Germany's opposition filed a suit in the country's highest court on Monday trying to reverse an unpopular postponement of when Europe's top economy abandons nuclear power.
"The decision to extend nuclear reactors' operating periods will fail to stand up," predicted Frank-Walter Steinmeier, parliamentary head of the centre-left Social Democrats (SPD).
The lower house of parliament, the Bundestag, late last year approved Chancellor Angela Merkel's plans to postpone by on average 12 years the operating times of Germany's 17 nuclear power plants.
But the opposition argues that the extension should have also gone before the upper house, the Bundesrat, where Merkel's governing coalition lost its majority last May.
This was "without doubt unconstitutional," said former environment minister Juergen Trittin from the opposition Greens, which together with the SPD co-authored in 2000 an exit from nuclear power by 2020.

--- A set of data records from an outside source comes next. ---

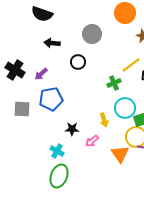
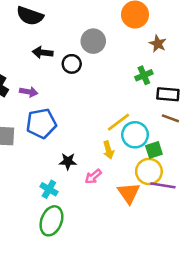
black circle: (78, 62) -> (72, 64), moved
yellow line: (131, 65) -> (119, 122), moved
purple arrow: (41, 74) -> (29, 92), turned -128
green cross: (114, 83) -> (144, 75), moved

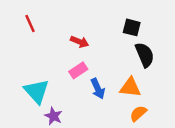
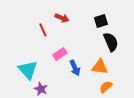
red line: (30, 23) -> (43, 30), moved
black square: (132, 27) -> (101, 21), turned -32
red arrow: (80, 42) -> (62, 18), moved

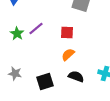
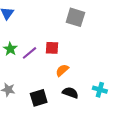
purple line: (36, 28) -> (30, 53), moved
red square: (67, 32) -> (52, 48), moved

With no permanent storage site for radioactive waste in place and fears about a repetition of a disaster in Germany like the 1986 Chernobyl meltdown in Ukraine, polls in 2010 indicated a majority of voters opposed an extension.
Tens of thousands of people demonstrated against it in Berlin in September, and in November a shipment of radioactive waste to a temporary storage site drew angry protests.

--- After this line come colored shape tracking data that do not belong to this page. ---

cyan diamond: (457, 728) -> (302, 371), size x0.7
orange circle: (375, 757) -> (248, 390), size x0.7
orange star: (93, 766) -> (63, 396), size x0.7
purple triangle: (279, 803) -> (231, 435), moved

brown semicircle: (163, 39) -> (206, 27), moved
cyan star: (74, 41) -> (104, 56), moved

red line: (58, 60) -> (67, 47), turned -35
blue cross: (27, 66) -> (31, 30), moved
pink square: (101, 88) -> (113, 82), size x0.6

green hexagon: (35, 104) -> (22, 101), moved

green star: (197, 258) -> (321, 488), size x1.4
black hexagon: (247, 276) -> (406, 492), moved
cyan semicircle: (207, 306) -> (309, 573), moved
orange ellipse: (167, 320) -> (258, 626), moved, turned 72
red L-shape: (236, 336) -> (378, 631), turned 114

Merkel says she wants to divert some of the billions of euros (dollars) in extra profits that the extension will generate for power companies into expanding cleaner energy sources like solar or wind energy.

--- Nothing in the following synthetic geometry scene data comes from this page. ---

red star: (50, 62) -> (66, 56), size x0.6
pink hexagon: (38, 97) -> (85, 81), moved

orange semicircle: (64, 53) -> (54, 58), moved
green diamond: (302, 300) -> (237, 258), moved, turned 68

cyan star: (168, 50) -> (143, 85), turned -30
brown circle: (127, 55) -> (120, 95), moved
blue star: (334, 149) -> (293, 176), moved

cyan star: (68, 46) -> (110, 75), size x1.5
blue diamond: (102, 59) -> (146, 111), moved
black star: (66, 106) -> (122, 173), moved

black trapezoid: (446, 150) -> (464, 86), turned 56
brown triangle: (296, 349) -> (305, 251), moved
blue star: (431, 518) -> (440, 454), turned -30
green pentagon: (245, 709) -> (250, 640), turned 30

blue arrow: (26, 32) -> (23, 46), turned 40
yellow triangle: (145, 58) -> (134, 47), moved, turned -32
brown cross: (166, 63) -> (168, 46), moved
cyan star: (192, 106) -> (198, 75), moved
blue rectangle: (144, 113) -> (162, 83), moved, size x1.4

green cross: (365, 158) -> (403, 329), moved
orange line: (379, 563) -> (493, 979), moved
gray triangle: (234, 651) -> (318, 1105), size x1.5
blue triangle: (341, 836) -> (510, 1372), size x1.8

Nuclear power currently generates nearly one quarter of Germany's power, while renewables produce around 15 percent. The remainder comes from fossil fuels like coal.
Merkel's spokesman expressed confidence on Monday that the constitutional court would rule in its favour, saying the government was "still convinced" the extension did not need upper house approval.
A ruling could take months or even years.